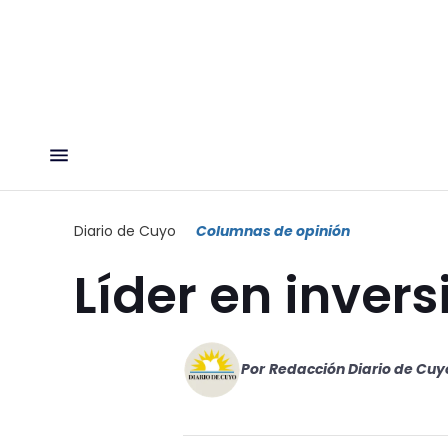
Diario de Cuyo
Columnas de opinión
Líder en inver
Por
Redacción Diario de Cuy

◆ ◆ ◆ ◆ ◆

- [Exercise goal]: List the lines of the entries that include "Diario".

- [Task response]:
Diario de Cuyo
Redacción Diario de Cuy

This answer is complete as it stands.